> WHAT YOU WILL DO
Output the exact lines that start at the one containing "Joanna Pasterczyk" and continue to the last line of the entries below; do not output pictures.
• • •
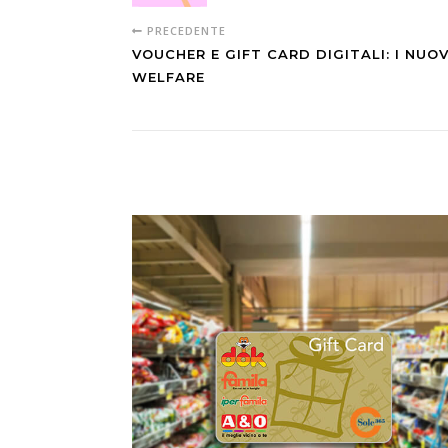
PRECEDENTE
VOUCHER E GIFT CARD DIGITALI: I NUO
WELFARE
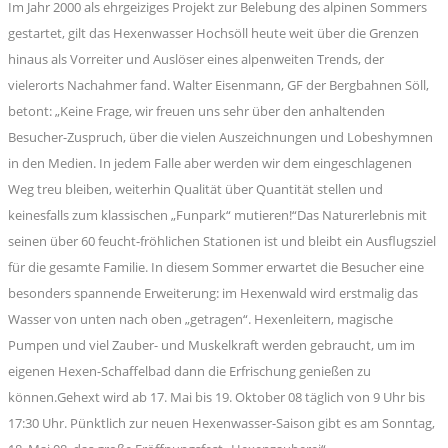
Im Jahr 2000 als ehrgeiziges Projekt zur Belebung des alpinen Sommers
gestartet, gilt das Hexenwasser Hochsöll heute weit über die Grenzen
hinaus als Vorreiter und Auslöser eines alpenweiten Trends, der
vielerorts Nachahmer fand. Walter Eisenmann, GF der Bergbahnen Söll,
betont: „Keine Frage, wir freuen uns sehr über den anhaltenden
Besucher-Zuspruch, über die vielen Auszeichnungen und Lobeshymnen
in den Medien. In jedem Falle aber werden wir dem eingeschlagenen
Weg treu bleiben, weiterhin Qualität über Quantität stellen und
keinesfalls zum klassischen „Funpark“ mutieren!“Das Naturerlebnis mit
seinen über 60 feucht-fröhlichen Stationen ist und bleibt ein Ausflugsziel
für die gesamte Familie. In diesem Sommer erwartet die Besucher eine
besonders spannende Erweiterung: im Hexenwald wird erstmalig das
Wasser von unten nach oben „getragen“. Hexenleitern, magische
Pumpen und viel Zauber- und Muskelkraft werden gebraucht, um im
eigenen Hexen-Schaffelbad dann die Erfrischung genießen zu
können.Gehext wird ab 17. Mai bis 19. Oktober 08 täglich von 9 Uhr bis
17:30 Uhr. Pünktlich zur neuen Hexenwasser-Saison gibt es am Sonntag,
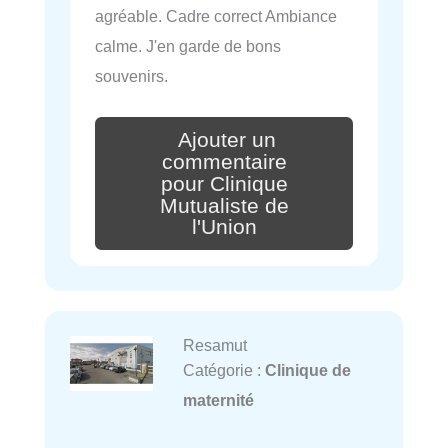
agréable. Cadre correct Ambiance
calme. J'en garde de bons
souvenirs.
Ajouter un
commentaire
pour Clinique
Mutualiste de
l'Union
Resamut
Catégorie :
Clinique de
maternité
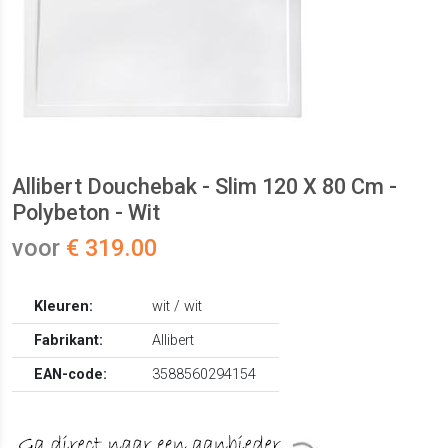
Allibert Douchebak - Slim 120 X 80 Cm -
Polybeton - Wit
voor
€ 319.00
Kleuren:
wit / wit
Fabrikant:
Allibert
EAN-code:
3588560294154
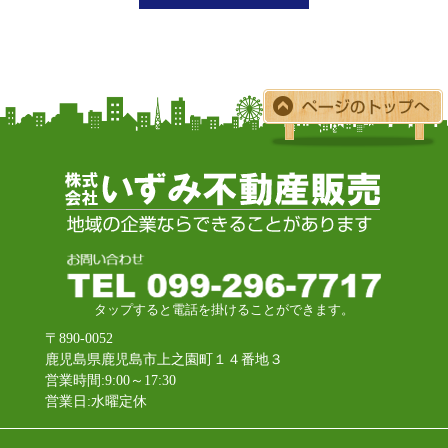
タップすると電話を掛けることができます。
〒890-0052
鹿児島県鹿児島市上之園町１４番地３
営業時間:9:00～17:30
営業日:水曜定休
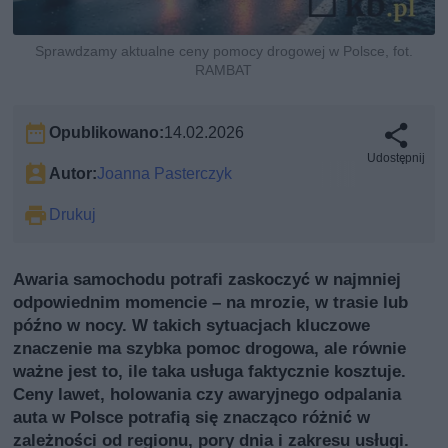
Sprawdzamy aktualne ceny pomocy drogowej w Polsce, fot.
RAMBAT
Opublikowano:
14.02.2026
Udostępnij
Autor:
Joanna Pasterczyk
Drukuj
Awaria samochodu potrafi zaskoczyć w najmniej
odpowiednim momencie – na mrozie, w trasie lub
późno w nocy. W takich sytuacjach kluczowe
znaczenie ma szybka pomoc drogowa, ale równie
ważne jest to, ile taka usługa faktycznie kosztuje.
Ceny lawet, holowania czy awaryjnego odpalania
auta w Polsce potrafią się znacząco różnić w
zależności od regionu, pory dnia i zakresu usługi.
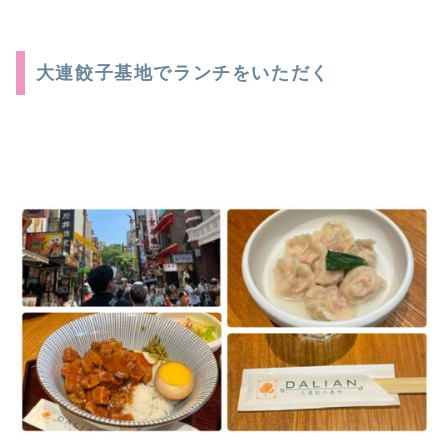
大連餃子基地でランチをいただく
• • •
> SOLUTION FOR THIS EXERCISE
Joanna Pasterczyk
Drukuj
Awaria samochodu potrafi zaskoczyć w najmniej
odpowiednim momencie – na mrozie, w trasie lub
późno w nocy. W takich sytuacjach kluczowe
znaczenie ma szybka pomoc drogowa, ale równie
ważne jest to, ile taka usługa faktycznie kosztuje.
Ceny lawet, holowania czy awaryjnego odpalania
auta w Polsce potrafią się znacząco różnić w
zależności od regionu, pory dnia i zakresu usługi.
大連餃子基地でランチをいただく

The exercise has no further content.